We also visited the mansion at Maymont last week. I'd forgotten how sumptuous it is.

I took the GREs today. I sat at a computer in an anonymous office park building in the Far West End and clicked on little ovals instead of filling them in on an answer sheet with a number two pencil. I typed the two essays. I felt pretty good about them. The verbal section peeved me: it seemed like I didn’t know at least four of the words for which I had to identify an antonym; a couple of the sentence completion seemed to have no plausible answers listed; and one reading comprehension passage made me glaze over. I didn’t take the math (aka “quantitative”) very seriously: I just relaxed and took my best guess.
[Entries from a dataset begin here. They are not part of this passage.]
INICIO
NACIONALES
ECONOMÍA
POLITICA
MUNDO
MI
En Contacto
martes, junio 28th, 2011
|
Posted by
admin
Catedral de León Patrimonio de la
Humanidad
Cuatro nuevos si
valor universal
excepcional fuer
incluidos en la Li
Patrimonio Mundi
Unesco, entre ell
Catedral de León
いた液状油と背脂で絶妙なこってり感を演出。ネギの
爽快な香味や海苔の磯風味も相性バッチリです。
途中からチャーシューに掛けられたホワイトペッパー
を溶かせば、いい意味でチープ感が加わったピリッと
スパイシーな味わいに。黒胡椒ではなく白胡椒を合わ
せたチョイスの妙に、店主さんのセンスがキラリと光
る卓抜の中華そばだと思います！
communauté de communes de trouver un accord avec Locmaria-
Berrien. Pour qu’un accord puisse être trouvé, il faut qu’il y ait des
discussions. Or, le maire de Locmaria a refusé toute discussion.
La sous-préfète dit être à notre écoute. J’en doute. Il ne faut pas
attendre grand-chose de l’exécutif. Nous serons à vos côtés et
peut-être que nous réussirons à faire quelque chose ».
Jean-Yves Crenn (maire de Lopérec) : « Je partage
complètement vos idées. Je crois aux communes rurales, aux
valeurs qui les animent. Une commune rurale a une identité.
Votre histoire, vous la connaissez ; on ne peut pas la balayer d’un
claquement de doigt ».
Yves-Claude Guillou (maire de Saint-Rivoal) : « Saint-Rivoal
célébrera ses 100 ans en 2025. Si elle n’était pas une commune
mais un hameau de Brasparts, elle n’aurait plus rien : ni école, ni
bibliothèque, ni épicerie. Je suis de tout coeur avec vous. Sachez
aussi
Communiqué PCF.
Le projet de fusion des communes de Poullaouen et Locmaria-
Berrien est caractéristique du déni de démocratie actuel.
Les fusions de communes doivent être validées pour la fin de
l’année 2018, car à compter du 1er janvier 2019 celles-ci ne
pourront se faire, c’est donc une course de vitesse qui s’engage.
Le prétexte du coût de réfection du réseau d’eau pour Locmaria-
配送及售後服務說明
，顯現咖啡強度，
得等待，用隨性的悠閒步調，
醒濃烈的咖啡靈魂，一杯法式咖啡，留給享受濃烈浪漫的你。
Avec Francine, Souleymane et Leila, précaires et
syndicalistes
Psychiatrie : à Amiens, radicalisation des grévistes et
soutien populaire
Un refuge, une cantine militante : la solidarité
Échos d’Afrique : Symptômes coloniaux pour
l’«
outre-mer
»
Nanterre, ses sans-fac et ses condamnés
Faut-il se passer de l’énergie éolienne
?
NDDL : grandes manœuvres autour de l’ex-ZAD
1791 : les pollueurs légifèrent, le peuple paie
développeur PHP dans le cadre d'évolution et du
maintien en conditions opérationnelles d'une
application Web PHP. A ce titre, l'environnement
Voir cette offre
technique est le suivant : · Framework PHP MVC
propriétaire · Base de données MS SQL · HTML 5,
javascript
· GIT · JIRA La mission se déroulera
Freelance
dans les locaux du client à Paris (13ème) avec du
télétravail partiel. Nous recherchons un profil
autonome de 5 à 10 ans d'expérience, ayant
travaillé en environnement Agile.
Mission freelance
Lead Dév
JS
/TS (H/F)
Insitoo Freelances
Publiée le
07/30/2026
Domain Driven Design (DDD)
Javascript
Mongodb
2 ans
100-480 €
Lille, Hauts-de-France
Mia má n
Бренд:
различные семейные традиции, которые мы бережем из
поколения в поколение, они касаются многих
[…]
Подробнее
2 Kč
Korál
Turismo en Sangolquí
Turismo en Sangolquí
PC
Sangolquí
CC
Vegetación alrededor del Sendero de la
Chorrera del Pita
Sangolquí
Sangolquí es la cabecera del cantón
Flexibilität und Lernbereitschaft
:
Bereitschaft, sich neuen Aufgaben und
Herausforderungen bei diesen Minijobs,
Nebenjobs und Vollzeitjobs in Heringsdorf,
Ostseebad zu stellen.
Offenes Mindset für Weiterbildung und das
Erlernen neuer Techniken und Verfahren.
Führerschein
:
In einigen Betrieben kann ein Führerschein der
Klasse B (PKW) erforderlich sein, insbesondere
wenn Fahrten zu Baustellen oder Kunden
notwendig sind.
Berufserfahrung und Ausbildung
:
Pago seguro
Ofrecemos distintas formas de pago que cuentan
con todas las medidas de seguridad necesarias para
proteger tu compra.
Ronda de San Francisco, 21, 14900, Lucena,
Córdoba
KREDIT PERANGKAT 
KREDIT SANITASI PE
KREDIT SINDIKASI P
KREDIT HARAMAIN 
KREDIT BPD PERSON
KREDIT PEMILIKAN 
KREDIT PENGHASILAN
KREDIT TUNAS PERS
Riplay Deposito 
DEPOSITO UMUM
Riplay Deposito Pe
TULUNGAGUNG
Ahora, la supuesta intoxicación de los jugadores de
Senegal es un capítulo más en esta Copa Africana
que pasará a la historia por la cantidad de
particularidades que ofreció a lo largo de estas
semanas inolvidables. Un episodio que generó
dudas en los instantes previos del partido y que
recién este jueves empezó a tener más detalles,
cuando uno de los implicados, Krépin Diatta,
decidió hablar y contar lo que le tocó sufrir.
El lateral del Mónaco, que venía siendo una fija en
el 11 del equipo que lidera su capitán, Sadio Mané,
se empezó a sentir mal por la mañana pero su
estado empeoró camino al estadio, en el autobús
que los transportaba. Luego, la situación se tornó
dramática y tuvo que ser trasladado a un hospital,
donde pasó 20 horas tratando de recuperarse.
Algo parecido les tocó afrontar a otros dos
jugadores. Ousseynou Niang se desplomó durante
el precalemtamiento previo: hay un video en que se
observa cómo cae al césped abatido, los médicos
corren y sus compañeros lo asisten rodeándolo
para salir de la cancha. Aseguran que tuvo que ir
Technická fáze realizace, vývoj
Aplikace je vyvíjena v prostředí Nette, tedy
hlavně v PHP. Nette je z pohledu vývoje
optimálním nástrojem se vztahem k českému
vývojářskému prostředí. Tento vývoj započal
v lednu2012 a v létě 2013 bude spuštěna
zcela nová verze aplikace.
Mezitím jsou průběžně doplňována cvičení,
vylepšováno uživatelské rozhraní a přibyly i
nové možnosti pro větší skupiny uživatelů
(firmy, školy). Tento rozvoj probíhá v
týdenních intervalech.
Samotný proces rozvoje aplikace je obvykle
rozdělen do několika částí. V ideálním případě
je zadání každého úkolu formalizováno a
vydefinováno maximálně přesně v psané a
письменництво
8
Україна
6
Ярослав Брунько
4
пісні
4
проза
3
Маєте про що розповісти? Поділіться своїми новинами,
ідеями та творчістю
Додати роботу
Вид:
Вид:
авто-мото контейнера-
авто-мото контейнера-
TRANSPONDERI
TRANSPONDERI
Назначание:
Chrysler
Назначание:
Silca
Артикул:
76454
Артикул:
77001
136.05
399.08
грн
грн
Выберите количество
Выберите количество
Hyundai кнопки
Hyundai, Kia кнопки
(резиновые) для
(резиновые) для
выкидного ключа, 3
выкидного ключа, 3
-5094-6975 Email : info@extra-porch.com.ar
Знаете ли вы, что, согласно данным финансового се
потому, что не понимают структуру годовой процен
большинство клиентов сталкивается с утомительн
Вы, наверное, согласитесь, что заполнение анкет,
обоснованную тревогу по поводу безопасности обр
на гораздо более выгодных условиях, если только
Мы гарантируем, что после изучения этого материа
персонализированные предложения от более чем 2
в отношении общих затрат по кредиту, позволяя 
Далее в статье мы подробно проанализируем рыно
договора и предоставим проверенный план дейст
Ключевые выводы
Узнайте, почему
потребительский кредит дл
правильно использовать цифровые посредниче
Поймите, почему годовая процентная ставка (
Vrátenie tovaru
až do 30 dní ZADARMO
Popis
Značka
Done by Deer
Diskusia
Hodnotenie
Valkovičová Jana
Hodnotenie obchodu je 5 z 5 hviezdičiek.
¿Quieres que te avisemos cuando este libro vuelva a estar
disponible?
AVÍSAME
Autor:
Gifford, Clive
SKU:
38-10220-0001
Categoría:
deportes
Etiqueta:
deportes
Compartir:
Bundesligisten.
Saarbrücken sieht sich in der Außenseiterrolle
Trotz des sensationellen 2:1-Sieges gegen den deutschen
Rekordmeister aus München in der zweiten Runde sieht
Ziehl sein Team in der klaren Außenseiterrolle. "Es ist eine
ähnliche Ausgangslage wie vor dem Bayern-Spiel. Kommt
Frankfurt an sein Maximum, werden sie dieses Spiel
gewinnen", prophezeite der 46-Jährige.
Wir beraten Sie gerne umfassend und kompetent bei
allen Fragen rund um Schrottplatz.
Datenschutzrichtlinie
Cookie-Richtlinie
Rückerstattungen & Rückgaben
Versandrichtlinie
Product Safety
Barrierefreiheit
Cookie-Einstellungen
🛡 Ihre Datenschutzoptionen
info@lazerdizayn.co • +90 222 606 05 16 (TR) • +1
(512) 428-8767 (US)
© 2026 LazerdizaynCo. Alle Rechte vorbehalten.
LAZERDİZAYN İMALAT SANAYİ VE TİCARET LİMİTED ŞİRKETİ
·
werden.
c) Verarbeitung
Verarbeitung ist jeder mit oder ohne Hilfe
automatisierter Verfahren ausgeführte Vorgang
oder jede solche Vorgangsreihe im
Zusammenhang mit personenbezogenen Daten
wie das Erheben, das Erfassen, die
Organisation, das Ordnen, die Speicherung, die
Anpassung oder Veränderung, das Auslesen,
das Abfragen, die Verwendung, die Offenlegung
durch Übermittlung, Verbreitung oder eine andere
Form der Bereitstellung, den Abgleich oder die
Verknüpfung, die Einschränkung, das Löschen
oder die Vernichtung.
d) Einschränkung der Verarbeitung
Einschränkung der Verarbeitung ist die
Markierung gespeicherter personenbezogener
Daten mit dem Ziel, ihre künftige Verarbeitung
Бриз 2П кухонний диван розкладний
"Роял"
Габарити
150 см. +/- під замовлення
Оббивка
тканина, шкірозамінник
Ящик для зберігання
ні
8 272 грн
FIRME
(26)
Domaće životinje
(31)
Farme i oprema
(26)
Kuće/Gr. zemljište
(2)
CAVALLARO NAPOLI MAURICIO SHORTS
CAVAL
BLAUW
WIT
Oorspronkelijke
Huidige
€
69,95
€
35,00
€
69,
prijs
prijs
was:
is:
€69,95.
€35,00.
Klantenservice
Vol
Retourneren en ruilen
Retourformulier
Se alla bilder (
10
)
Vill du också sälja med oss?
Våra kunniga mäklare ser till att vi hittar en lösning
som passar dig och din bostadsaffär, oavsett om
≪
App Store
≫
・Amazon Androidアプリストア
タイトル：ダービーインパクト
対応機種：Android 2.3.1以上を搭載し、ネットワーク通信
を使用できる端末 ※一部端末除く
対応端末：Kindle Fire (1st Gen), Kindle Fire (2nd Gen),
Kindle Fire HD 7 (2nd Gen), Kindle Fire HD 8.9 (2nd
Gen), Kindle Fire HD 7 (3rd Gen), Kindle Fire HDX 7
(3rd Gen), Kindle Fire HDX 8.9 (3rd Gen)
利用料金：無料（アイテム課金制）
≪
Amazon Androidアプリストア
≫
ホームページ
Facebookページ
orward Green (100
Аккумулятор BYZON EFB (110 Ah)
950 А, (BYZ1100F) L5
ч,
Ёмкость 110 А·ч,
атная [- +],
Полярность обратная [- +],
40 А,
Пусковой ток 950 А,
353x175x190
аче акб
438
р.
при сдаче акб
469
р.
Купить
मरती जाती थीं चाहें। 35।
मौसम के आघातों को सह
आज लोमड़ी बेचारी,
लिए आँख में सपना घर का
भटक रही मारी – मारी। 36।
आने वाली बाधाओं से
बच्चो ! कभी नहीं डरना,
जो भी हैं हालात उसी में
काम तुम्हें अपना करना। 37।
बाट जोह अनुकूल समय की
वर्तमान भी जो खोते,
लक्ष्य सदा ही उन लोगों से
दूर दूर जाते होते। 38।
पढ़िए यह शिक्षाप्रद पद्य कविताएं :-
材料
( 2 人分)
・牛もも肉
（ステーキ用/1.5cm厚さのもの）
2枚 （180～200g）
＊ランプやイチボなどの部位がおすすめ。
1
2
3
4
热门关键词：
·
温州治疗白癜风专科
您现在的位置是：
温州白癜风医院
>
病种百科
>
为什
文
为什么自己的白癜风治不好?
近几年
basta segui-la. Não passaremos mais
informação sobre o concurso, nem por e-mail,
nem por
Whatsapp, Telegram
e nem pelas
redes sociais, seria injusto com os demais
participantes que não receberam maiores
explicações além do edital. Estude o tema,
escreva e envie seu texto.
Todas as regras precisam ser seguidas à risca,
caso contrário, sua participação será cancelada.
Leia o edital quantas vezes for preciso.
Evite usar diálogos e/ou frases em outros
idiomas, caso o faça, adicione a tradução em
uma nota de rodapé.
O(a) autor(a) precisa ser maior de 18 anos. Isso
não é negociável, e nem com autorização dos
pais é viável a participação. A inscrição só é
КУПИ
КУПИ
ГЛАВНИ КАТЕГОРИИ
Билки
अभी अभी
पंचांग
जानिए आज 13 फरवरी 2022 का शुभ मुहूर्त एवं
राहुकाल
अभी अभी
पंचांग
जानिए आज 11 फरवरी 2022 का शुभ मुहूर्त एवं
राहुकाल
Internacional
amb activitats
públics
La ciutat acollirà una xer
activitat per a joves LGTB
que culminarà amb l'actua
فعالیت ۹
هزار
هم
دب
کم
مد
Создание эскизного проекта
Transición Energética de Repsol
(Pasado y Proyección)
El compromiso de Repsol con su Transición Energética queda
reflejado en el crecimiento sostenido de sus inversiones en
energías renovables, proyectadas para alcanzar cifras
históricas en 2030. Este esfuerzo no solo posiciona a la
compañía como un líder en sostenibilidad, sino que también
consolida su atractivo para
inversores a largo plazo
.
In the brave new world in which we live, one no longer waits for an envelope from -- what? -- Princeton, New Jersey, containing those magic numbers. After indicating the school to which I wanted the scores sent, I had a chance to erase, to discount the test, or save it. I saved . . . and scores came right back at me. Nice ones, too. I had improved my math score by 40 over my best practice test. It was 90 points higher than the score I got when I took the test in 1990. What a laugh.

Beautiful sky over Franklin Street tonight, as I left the Y. Streaks of pink and fluffy shreds of clouds, and a hunk of moon.